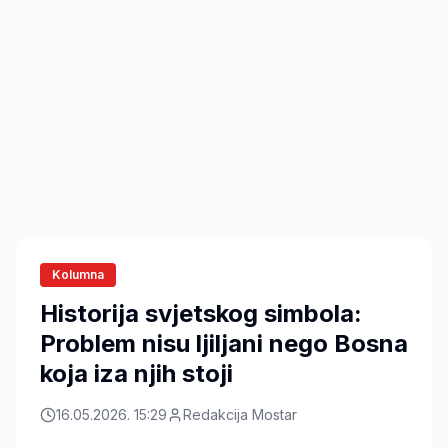
Kolumna
Historija svjetskog simbola:
Problem nisu ljiljani nego Bosna
koja iza njih stoji
16.05.2026. 15:29
Redakcija Mostar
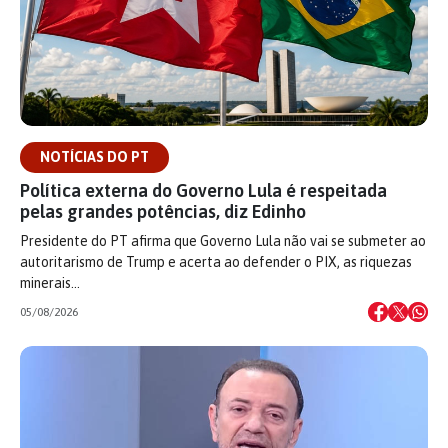
NOTÍCIAS DO PT
Política externa do Governo Lula é respeitada
pelas grandes potências, diz Edinho
Presidente do PT afirma que Governo Lula não vai se submeter ao
autoritarismo de Trump e acerta ao defender o PIX, as riquezas
minerais…
05/08/2026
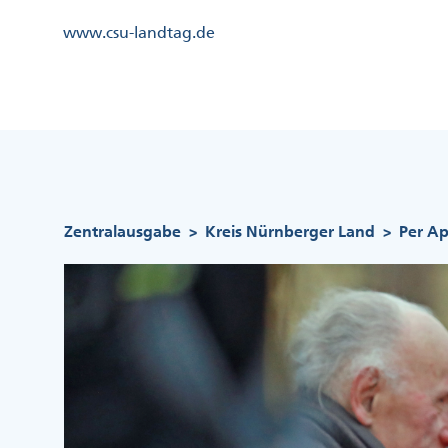
Direkt
Kopfzeile
www.csu-landtag.de
zum
Menü
Inhalt
Links
Kopfzeile
Menü
Mittig
Pfadnavigation
Zentralausgabe
Kreis Nürnberger Land
Per A
>
>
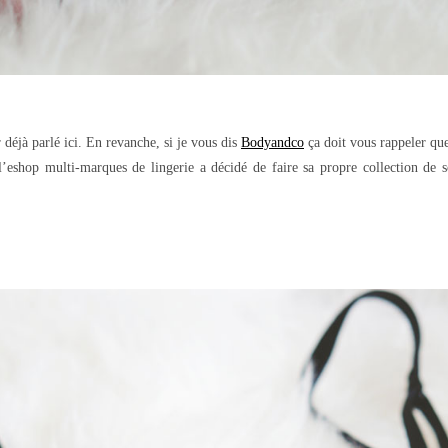
r déjà parlé ici. En revanche, si je vous dis
Bodyandco
ça doit vous rappeler que
l’eshop multi-marques de lingerie a décidé de faire sa propre collection de s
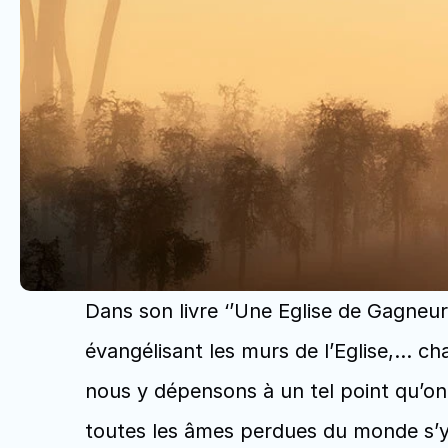
Dans son livre ‘’Une Eglise de Gagneu
évangélisant les murs de l’Eglise,… cha
nous y dépensons à un tel point qu’on 
toutes les âmes perdues du monde s’y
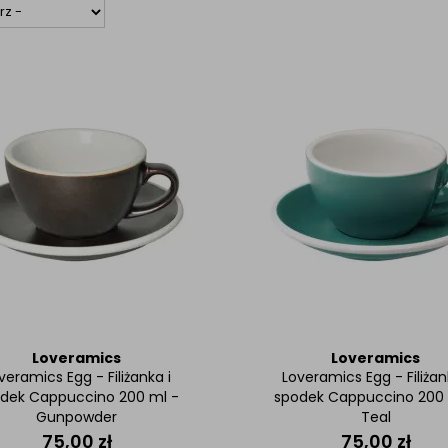
Loveramics
Loveramics
veramics Egg - Filiżanka i
Loveramics Egg - Filiżan
dek Cappuccino 200 ml -
spodek Cappuccino 200 
Gunpowder
Teal
75,00
zł
75,00
zł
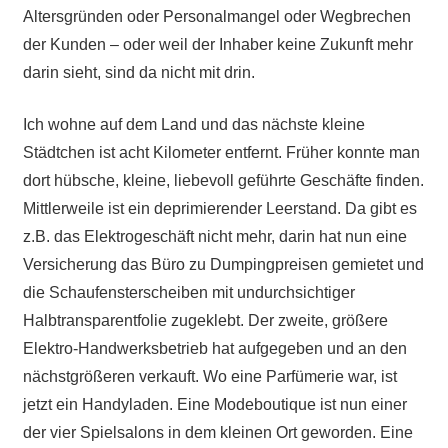
Altersgründen oder Personalmangel oder Wegbrechen
der Kunden – oder weil der Inhaber keine Zukunft mehr
darin sieht, sind da nicht mit drin.
Ich wohne auf dem Land und das nächste kleine
Städtchen ist acht Kilometer entfernt. Früher konnte man
dort hübsche, kleine, liebevoll geführte Geschäfte finden.
Mittlerweile ist ein deprimierender Leerstand. Da gibt es
z.B. das Elektrogeschäft nicht mehr, darin hat nun eine
Versicherung das Büro zu Dumpingpreisen gemietet und
die Schaufensterscheiben mit undurchsichtiger
Halbtransparentfolie zugeklebt. Der zweite, größere
Elektro-Handwerksbetrieb hat aufgegeben und an den
nächstgrößeren verkauft. Wo eine Parfümerie war, ist
jetzt ein Handyladen. Eine Modeboutique ist nun einer
der vier Spielsalons in dem kleinen Ort geworden. Eine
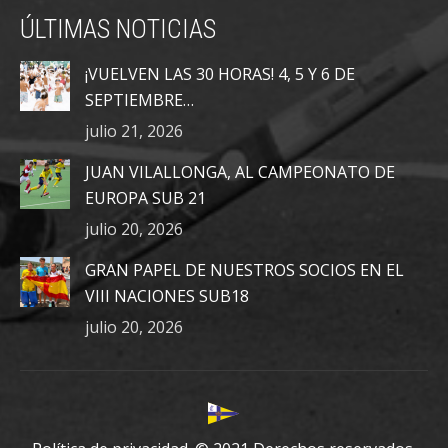
page
page
page
ÚLTIMAS NOTICIAS
opens
opens
opens
in
in
in
¡VUELVEN LAS 30 HORAS! 4, 5 Y 6 DE
new
new
new
SEPTIEMBRE…
window
window
window
julio 21, 2026
JUAN VILALLONGA, AL CAMPEONATO DE
EUROPA SUB 21
julio 20, 2026
GRAN PAPEL DE NUESTROS SOCIOS EN EL
VIII NACIONES SUB18
julio 20, 2026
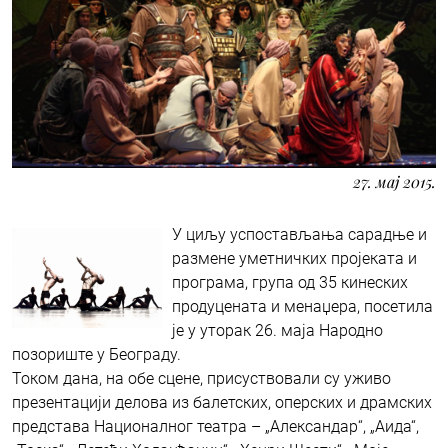
27. мај 2015.
У циљу успостављања сарадње и
размене уметничких пројеката и
програма, група од 35 кинеских
продуцената и менаџера, посетила
је у уторак 26. маја Народно
позориште у Београду.
Током дана, на обе сцене, присуствовали су уживо
презентацији делова из балетских, оперских и драмских
представа Националног театра – „Александар“, „Аида“,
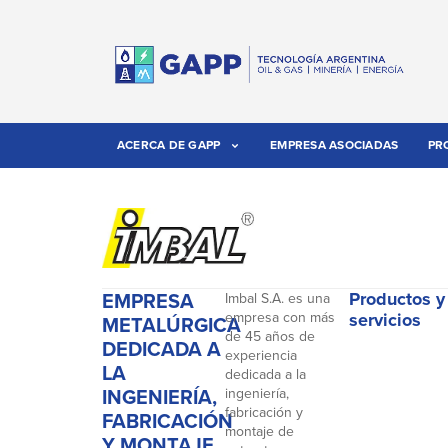
ACERCA DE GAPP
EMPRESA ASOCIADAS
PR
EMPRESA
Productos y
Imbal S.A. es una
empresa con más
servicios
METALÚRGICA
de 45 años de
DEDICADA A
experiencia
LA
dedicada a la
INGENIERÍA,
ingeniería,
fabricación y
FABRICACIÓN
montaje de
Y MONTAJE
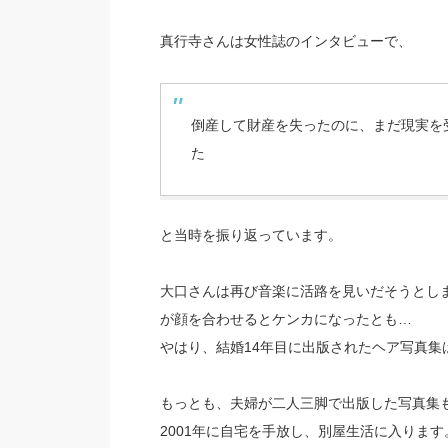
真行寺さんは女性誌のインタビューで、
倒産して財産を失ったのに、まだ現実を
た
と当時を振り返っています。
大口さんは再び音楽に活路を見いだそうとし
が顔を合わせるとケンカになったとも…
やはり、結婚14年目に出版されたヘア写真
もっとも、夫婦が二人三脚で出版した写真集
2001年に自宅を手放し、別屋生活に入ります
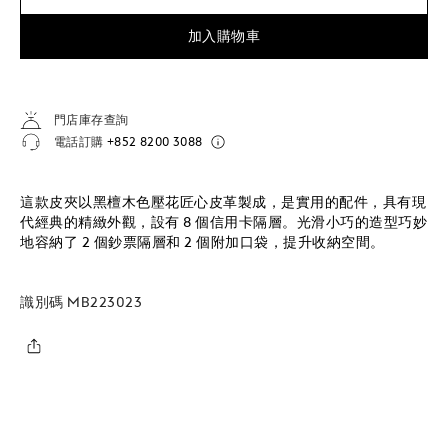
加入購物車
門店庫存查詢
電話訂購
+852 8200 3088
這款皮夾以黑檀木色壓花匠心皮革製成，是實用的配件，具有現
代經典的精緻外觀，設有 8 個信用卡隔層。光滑小巧的造型巧妙
地容納了 2 個鈔票隔層和 2 個附加口袋，提升收納空間。
識別碼
MB223023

**What you should do:** Check each line above for the word "Eglise" and give the number of lines that have it, nothing else.

**Problem solution:** 2